In [None]:
import pandas as pd
import seaborn as sns
import matplotlib.pyplot as plt

# EDA Question 1
# How does the 'Variance Ratio' (how much the actual cost varies compared to the original budget) of completed projects vary by province, and are there regions where cost overruns are consistently higher than the national average? 

df_master = pd.read_csv("./data/merged/typhoon-info-infra-project.csv")

# 1. Isolate the "Final State" for each province
# We take the .max() of the cumulative columns because they represent 
# the total accumulation up to the most recent data point.
province_final_stats = df_master.groupby(['Province', 'Region']).agg({
    'Cumulative_Budget_To_Date': 'max',
    'Cumulative_Variance_To_Date': 'max'
}).reset_index()

# 2. Calculate the Final Variance Ratio for the province
# This represents the total percentage of 'over-spending' for that province's history
province_final_stats['Final_Variance_Ratio'] = (
    province_final_stats['Cumulative_Variance_To_Date'] / 
    province_final_stats['Cumulative_Budget_To_Date']
)

# 3. Calculate the National Baseline using these FINAL province ratios
# This ensures every province contributes equally to the average, regardless of typhoon frequency
national_avg_ratio = province_final_stats['Final_Variance_Ratio'].mean()

print(f"Corrected National Average Variance Ratio: {national_avg_ratio:.2%}")
print(province_final_stats.sort_values(by='Final_Variance_Ratio', ascending=False).head())

plt.figure(figsize=(14, 8))

# Sorting to make outliers (like Sorsogon) obvious
province_final_stats = province_final_stats.sort_values('Final_Variance_Ratio', ascending=False)

sns.barplot(
    data=province_final_stats, 
    x='Province', 
    y='Final_Variance_Ratio', 
    hue='Region', 
    dodge=False
)

# The correct National Baseline
plt.axhline(national_avg_ratio, color='red', linestyle='--', label=f'National Avg ({national_avg_ratio:.2%})')

plt.title('Final Aggregate Variance Ratio per Province (Corrected)')
plt.ylabel('Aggregate Variance Ratio (Total Overrun %)')
plt.xticks(rotation=90)
plt.legend(bbox_to_anchor=(1, 1))
plt.tight_layout()
plt.savefig('data/eda-outputs/province_variance_analysis.png', dpi=300, bbox_inches='tight')
plt.show()

In [None]:
# Justification of Visualization:

# We utilized a sorted bar chart with a red horizontal reference line representing the national average (1.20%). A bar chart is the most effective way to compare a specific metric across discrete categories (provinces), while the reference line allows for immediate identification of outliers.

# Interpretation & Insights:

# Efficiency Outliers: Sorsogon and Batanes demonstrate the highest fiscal friction, with Sorsogon's overrun ratio being nearly eight times higher than the national average.

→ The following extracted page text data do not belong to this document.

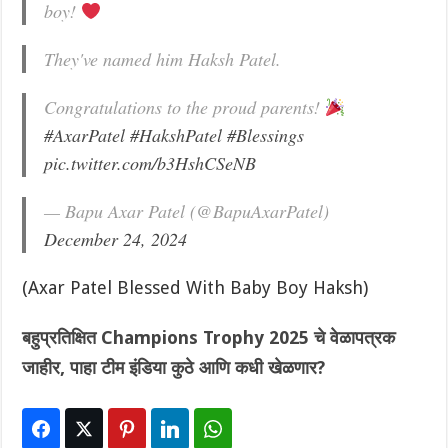
boy!
They've named him Haksh Patel.
Congratulations to the proud parents!
#AxarPatel
#HakshPatel
#Blessings
pic.twitter.com/b3HshCSeNB
— Bapu Axar Patel (@BapuAxarPatel)
December 24, 2024
(Axar Patel Blessed With Baby Boy Haksh)
बहुप्रतिक्षित Champions Trophy 2025 चे वेळापत्रक
जाहीर, पाहा टीम इंडिया कुठे आणि कधी खेळणार?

# Regional Pattern: There is a noticeable clustering of Region V (Bicol) provinces at the high end of the spectrum, suggesting that management challenges may be regional rather than isolated to single provinces.

# Conclusion on EDA question 1: This randomness in efficiency suggests that "fiscal friction" is a systemic issue across the Philippines, not necessarily tied to a province's weather risk, as even "dry" provinces show significant variance.